Yum. Knowing the various relationships of conic sections gives you avenues into setting up otherwise impossible problems for successful solution.
• In the video Sal says he did conic sections IIT JEE problems in previous videos, but this video is the first in the series. Where can I find the previous videos?
• There are many IIT videos here: https://www.khanacademy.org/test-prep/iit-jee-subject/iit-jee - several of them involve conic sections, so he's presumably referring to those.

(It's weird, those are off in their own little "Test prep" category, instead of being in the "Math" category. Not sure what the purpose is of hiding them over there. Seems like they should be moved here.)
• How many questions are in the exam? And subsequently how much time?
• It says that the video is, "very optional" so will this be on a precalculus final or not?
• This might sound like a basic question, but what does IIT JEE mean? What does it stand for?
• Indian Institutes of Technology- Joint Entrance Exam
• is this relationship that Sal found in the end "" is true also for a hyperbola opens up and down ??
• At , what if the coefficient of the x^2 term equals zero? Then, m^2-b^2/a^2 = 0 , and it will become a liner equation which it still has only one solution.

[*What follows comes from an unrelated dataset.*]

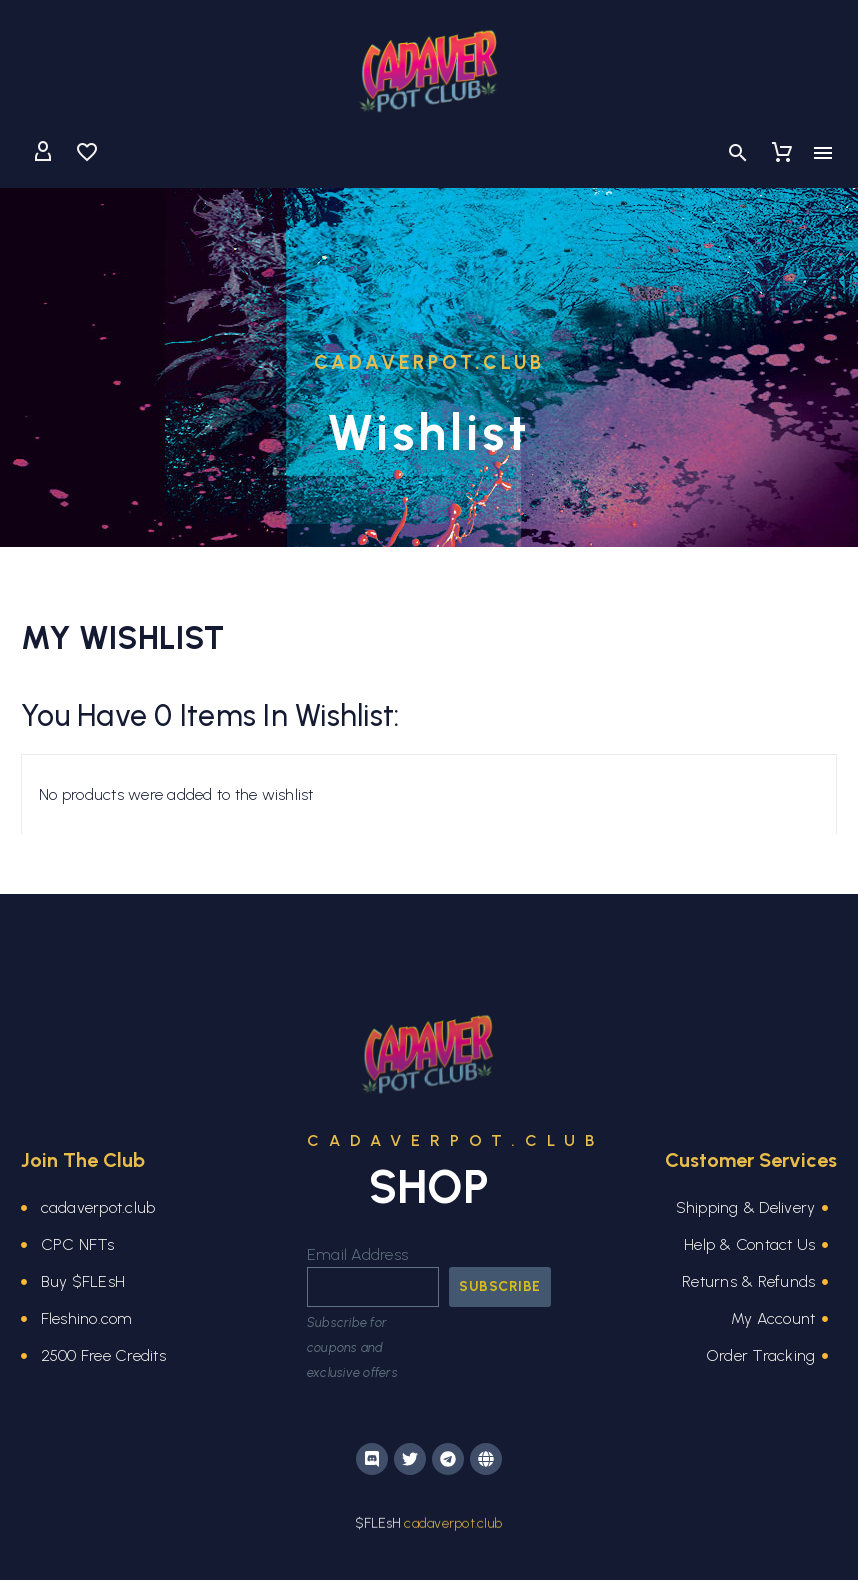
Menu (823, 153)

I hope my question is clear enough :-)
• Well, then line has an equation y = b/a*x + c or
y = -b/a*x + c. This lines are asymptotes of hyperbola shifted up(down) by c units. They intersect hyperbola in only one point, but they are not tangents. I wonder myself, why this case was missed in the video?

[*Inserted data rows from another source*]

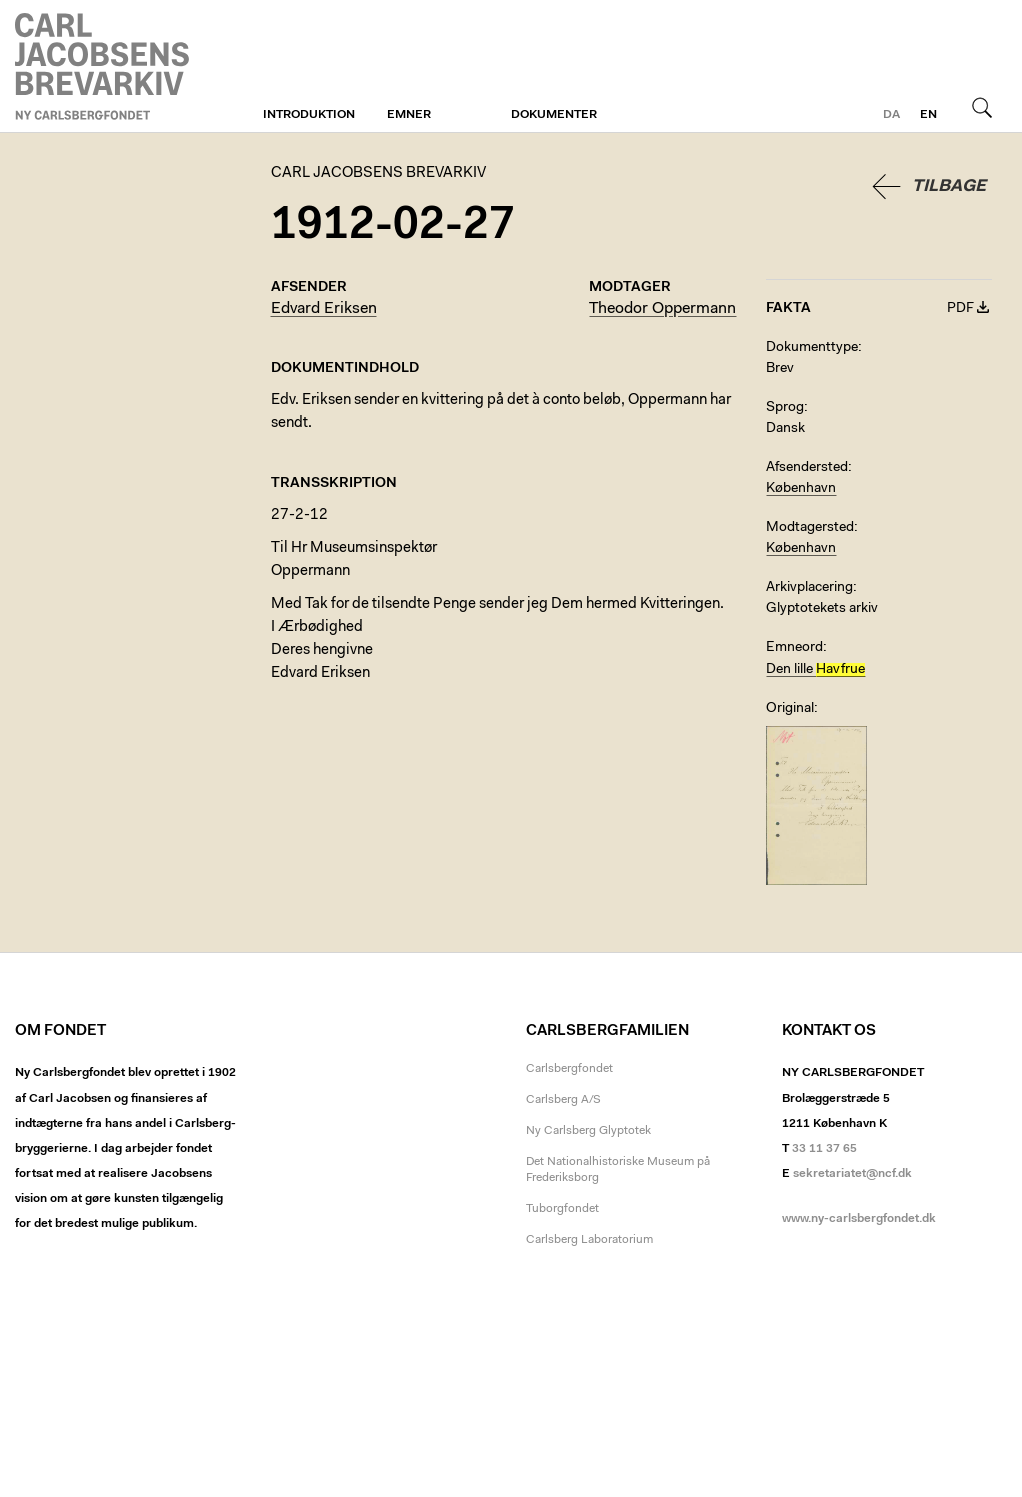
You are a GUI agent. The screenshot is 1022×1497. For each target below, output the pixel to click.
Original (790, 709)
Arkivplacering (809, 588)
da (891, 115)
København (801, 489)
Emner (409, 115)
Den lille (815, 670)
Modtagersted (810, 528)
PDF (960, 309)
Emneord (794, 648)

• What would be the tangent line relation for the hyperbola (y^2/a^2) - (x^2/b^2) = 1 ?
Would it be x = my + c where c^2 + b^2 = (a*m)^2 ??
What would be the relation for the hyperbola xy = a constant ?
• Why did sal stop when he had the hyperbola equation equal to y^2? Why didn't he just take the square root of both sides to get y=b/a*x-b?
• Maybe because the square root of [b^2x^2/a^2 - b^2] does not create b/a*x-b
You can not split the square root across terms. It just won't work.
For example: sqrt(16+9) = sqrt(25) = 5
If you use your methoed: sqrt(16+9) = sqrt(16) + sqrt(9) = 4 + 3 = 7. This is an incorrect value.
Hope this helps.
(1 vote)
• At , how does Sal arrive at (m^2-b^2/a^2) x^2? What happened to the x^2 term that was part of b^2/a^2?
(1 vote)
• It was not lost. Sal didn't write out all the steps. Here's basically what happened...
Sal started with: m^2x^2 - (b^2x^2)/a^2
He has 2 terms that contain a common factor of x^2. He used the distributive property to factor out the x^2. This creates: m^2-b^2/a^2) x^2

Hope this helps.